## What this task involves
Only a number is required: how many lines of the material contain the word "materials"?

====

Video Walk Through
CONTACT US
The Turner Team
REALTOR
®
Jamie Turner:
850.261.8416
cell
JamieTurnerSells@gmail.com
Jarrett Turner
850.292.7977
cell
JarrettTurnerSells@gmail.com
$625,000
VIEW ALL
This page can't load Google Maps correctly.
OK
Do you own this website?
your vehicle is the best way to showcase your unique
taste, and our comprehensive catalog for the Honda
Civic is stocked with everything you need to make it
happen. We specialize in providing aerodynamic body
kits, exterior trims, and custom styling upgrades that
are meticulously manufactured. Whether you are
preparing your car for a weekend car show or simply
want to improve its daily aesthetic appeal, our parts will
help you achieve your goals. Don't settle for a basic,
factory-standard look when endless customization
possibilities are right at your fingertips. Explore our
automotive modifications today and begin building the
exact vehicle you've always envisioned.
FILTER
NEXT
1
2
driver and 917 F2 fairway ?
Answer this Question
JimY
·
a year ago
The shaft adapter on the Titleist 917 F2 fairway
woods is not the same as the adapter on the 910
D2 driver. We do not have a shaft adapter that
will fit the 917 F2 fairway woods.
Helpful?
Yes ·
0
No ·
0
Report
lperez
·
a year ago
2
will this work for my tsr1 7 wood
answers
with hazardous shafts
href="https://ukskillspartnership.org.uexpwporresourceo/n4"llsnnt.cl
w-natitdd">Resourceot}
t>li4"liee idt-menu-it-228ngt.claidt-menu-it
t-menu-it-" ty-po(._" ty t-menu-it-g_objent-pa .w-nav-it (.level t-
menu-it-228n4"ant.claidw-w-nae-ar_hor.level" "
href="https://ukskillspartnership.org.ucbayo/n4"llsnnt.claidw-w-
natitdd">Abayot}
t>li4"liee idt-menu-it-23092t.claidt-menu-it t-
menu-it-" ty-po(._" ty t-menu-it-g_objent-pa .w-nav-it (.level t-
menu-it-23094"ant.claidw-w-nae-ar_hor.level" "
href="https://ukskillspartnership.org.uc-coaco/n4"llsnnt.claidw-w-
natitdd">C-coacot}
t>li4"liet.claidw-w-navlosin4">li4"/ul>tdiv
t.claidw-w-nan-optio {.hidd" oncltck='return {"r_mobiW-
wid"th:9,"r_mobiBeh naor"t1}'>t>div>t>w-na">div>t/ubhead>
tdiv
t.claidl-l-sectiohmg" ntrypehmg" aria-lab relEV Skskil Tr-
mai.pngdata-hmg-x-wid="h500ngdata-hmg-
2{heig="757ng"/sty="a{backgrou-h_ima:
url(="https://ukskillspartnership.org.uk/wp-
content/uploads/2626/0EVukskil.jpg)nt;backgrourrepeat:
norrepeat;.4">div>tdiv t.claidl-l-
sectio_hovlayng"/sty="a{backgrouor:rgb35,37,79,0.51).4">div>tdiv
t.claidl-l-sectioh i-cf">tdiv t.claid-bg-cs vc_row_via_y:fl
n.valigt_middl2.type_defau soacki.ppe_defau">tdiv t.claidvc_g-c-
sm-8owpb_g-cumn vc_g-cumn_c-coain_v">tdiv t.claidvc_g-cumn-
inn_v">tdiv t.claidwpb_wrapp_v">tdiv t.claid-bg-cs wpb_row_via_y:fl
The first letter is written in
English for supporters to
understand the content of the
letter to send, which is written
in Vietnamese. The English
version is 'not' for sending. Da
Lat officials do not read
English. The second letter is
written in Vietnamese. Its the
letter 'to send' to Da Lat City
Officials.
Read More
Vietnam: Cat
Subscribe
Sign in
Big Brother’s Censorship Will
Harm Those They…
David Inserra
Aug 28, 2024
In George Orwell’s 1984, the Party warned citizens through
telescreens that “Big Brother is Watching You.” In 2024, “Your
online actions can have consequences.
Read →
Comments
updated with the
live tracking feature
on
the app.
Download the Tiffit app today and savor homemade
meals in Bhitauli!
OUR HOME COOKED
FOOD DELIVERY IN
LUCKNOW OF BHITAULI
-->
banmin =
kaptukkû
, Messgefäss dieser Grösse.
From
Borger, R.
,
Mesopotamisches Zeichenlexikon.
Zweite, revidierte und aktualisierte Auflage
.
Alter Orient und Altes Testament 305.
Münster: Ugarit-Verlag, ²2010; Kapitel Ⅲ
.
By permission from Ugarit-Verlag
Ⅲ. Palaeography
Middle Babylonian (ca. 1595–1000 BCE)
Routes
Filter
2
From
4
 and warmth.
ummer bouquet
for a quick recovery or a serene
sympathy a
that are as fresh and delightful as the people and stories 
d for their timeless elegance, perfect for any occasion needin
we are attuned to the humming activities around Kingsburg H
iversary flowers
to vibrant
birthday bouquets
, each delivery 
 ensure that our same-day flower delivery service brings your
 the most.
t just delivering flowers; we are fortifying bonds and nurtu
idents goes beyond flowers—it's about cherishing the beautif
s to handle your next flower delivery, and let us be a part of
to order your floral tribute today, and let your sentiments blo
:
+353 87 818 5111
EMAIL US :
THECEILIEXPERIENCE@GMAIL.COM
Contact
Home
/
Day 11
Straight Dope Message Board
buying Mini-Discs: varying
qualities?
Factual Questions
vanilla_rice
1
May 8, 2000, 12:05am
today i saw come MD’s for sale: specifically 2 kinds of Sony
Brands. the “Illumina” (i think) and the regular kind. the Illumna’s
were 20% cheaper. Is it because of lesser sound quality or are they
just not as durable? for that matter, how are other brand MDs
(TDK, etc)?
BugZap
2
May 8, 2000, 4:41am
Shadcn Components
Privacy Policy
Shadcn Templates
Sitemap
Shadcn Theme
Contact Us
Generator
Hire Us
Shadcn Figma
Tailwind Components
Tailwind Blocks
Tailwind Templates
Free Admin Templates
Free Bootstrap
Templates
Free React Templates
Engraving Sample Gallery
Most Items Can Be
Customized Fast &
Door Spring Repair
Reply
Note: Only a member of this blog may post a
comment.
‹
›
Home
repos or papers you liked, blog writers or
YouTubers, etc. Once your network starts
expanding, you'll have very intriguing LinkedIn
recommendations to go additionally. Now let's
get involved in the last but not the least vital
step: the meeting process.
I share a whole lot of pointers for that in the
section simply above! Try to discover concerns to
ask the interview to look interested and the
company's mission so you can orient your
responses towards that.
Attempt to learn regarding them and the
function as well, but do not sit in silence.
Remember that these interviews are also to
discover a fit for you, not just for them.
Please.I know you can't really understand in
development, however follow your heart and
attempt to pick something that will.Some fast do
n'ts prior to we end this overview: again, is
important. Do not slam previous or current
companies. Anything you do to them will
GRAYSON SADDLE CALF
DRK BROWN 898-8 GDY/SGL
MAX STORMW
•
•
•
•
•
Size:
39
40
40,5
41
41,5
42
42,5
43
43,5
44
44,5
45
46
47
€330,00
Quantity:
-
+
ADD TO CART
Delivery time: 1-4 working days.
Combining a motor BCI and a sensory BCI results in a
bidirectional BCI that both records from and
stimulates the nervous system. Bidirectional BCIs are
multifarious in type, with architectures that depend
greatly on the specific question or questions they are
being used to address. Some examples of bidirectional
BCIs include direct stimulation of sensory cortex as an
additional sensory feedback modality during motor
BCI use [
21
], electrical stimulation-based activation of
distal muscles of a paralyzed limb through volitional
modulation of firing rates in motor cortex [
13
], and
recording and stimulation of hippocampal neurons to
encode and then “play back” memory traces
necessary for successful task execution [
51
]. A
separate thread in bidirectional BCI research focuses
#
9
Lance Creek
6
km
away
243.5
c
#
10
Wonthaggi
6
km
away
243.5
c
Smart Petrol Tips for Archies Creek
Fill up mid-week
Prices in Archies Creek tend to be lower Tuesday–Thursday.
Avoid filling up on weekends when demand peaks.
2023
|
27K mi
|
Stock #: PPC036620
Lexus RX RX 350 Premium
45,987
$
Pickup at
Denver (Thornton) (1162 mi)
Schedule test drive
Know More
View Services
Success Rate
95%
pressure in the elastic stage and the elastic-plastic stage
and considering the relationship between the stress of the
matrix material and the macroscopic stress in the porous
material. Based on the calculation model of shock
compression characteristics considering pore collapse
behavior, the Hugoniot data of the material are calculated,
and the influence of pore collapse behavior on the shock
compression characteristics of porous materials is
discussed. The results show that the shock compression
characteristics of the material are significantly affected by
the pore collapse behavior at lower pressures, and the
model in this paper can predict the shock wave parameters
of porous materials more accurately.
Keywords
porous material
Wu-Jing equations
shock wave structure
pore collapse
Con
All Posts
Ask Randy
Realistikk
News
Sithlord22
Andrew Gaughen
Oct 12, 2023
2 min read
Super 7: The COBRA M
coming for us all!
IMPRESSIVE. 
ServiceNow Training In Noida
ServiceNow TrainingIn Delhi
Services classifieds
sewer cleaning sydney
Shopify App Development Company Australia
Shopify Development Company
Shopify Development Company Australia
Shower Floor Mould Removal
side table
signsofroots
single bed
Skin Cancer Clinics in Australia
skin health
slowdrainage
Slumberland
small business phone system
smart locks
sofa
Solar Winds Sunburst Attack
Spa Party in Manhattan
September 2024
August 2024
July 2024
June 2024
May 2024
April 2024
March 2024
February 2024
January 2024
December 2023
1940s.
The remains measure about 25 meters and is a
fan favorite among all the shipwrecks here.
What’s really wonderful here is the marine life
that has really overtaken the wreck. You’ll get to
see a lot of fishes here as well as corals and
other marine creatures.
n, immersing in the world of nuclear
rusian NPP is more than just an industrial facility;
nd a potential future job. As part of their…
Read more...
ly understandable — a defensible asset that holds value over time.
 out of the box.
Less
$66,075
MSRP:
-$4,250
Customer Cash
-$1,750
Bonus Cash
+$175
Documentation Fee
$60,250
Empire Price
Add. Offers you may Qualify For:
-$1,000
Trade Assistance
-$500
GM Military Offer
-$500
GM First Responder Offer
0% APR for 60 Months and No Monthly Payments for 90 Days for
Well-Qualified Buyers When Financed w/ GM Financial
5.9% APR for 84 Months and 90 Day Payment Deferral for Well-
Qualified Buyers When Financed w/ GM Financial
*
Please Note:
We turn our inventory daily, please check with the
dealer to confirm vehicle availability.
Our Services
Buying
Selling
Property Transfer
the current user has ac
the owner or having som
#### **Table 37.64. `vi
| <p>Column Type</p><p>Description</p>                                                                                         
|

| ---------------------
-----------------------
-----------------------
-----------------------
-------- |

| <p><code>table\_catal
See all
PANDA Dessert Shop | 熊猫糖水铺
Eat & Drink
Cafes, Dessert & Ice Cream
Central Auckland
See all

====

## Problem solution
2